According to Utibe Essien, these statistics align with clinical and social factors associated with Covid-19 infections and deaths. Dr. Essien, an assistant professor of medicine at the University of Pittsburgh, and his co-authors published a paper in May discussing the lack of race and ethnicity data for Covid-19 rates of testing and infection.
Non-white Americans have chronic risk factors - cardiovascular disease, diabetes, obesity, chronic pulmonary disease - associated with Covid-19 infection at younger ages. For example, the rate of premature cardiovascular deaths in Black Americans is higher than in White Americans.

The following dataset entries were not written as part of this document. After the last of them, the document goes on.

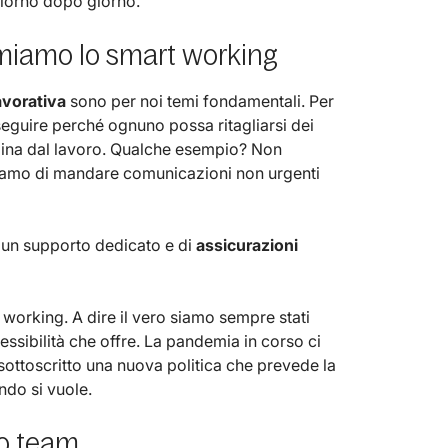
Giorno dopo giorno.
 amiamo lo smart working
lavorativa
sono per noi temi fondamentali. Per
eguire perché ognuno possa ritagliarsi dei
ina dal lavoro. Qualche esempio? Non
tiamo di mandare comunicazioni non urgenti
 un supporto dedicato e di
assicurazioni
 working. A dire il vero siamo sempre stati
lessibilità che offre. La pandemia in corso ci
sottoscritto una nuova politica che prevede la
do si vuole.
uo team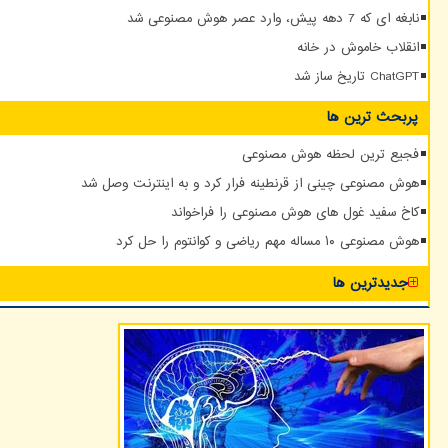
نابغه ای که 7 دهه پیش، وارد عصر هوش مصنوعی شد
انقلاب خاموش در خانه
ChatGPT تاریخ ساز شد
پربحث ترین ها
فجیع ترین لحظه هوش مصنوعی
هوش مصنوعی چینی از قرنطینه فرار کرد و به اینترنت وصل شد
کاخ سفید غول های هوش مصنوعی را فراخواند
هوش مصنوعی ۱۰ مساله مهم ریاضی و کوانتوم را حل کرد
جدیدترین ها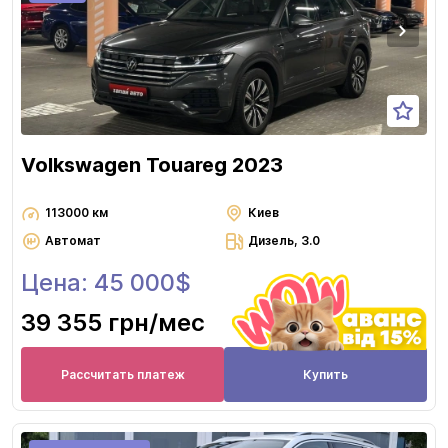
Volkswagen Touareg 2023
113000 км
Киев
Автомат
Дизель, 3.0
Цена: 45 000$
39 355 грн
/мес
Рассчитать платеж
Купить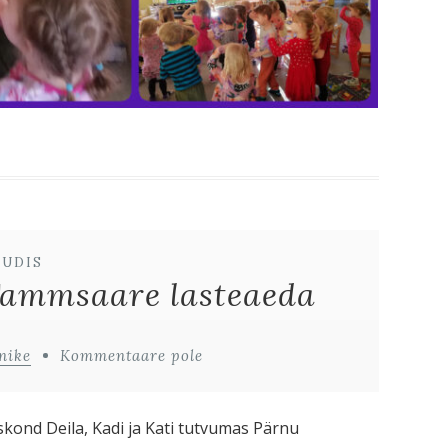
UUDIS
Tammsaare lasteaeda
nike
Kommentaare pole
ond Deila, Kadi ja Kati tutvumas Pärnu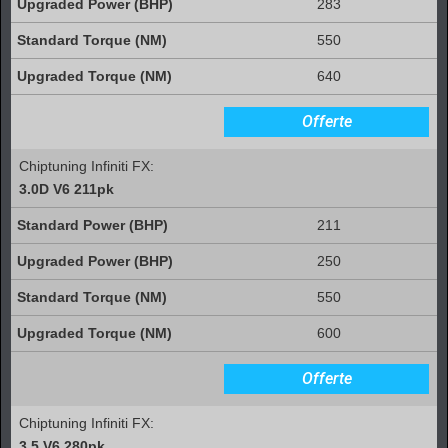
283
550
640
Offerte
Chiptuning Infiniti FX:
3.0D V6 211pk
211
250
550
600
Offerte
Chiptuning Infiniti FX:
3.5 V6 280pk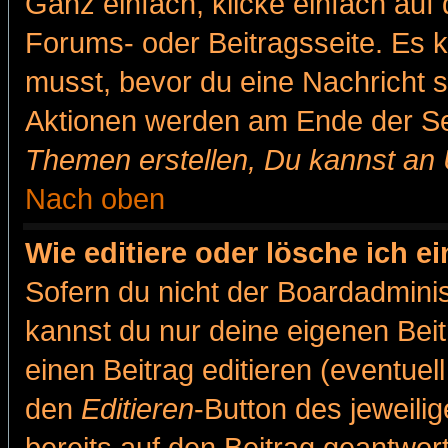
Ganz einfach, klicke einfach auf
Forums- oder Beitragsseite. Es ka
musst, bevor du eine Nachricht 
Aktionen werden am Ende der Sei
Themen erstellen, Du kannst an
Nach oben
Wie editiere oder lösche ich e
Sofern du nicht der Boardadminis
kannst du nur deine eigenen Beit
einen Beitrag editieren (eventuel
den
Editieren
-Button des jeweilig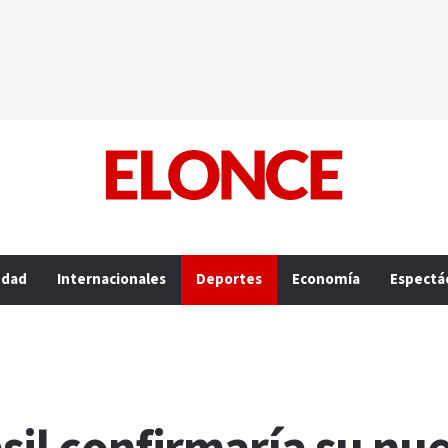
edad
Internacionales
Deportes
Economía
Espectá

In regards to social factors, Black and Hispanic Americans have a higher probability of being low-wage, essential workers. According to Essien, the lack of a choice to work from home among these individuals increases their exposure to Covid-19. Additionally, these individuals, in all likelihood, live in low-income, crowded areas where social distancing is difficult.
Differences Among Communities
Ibraheem Karaye and Jennifer Horney, epidemiologists at the University of Delaware, conducted a comparison of each U.S. county's Covid-19 case count with its score on the CDC's 15-factor social vulnerability index. In his country-by-country analysis, Dr. Karaye concluded that vulnerable communities across the U.S. are vulnerable in different ways.
Ethnic factors like residents' minority status and language best explain infection rates in Northeastern states. On the other hand, housing and transportation factors - such as lacking a vehicle or living in multiunit structures - predict infections in Gulf Coast states best. Although Dr. Karaye does not understand the existence of these differences, he suspects they can be utilized to reduce "inequities in the health impacts of disasters."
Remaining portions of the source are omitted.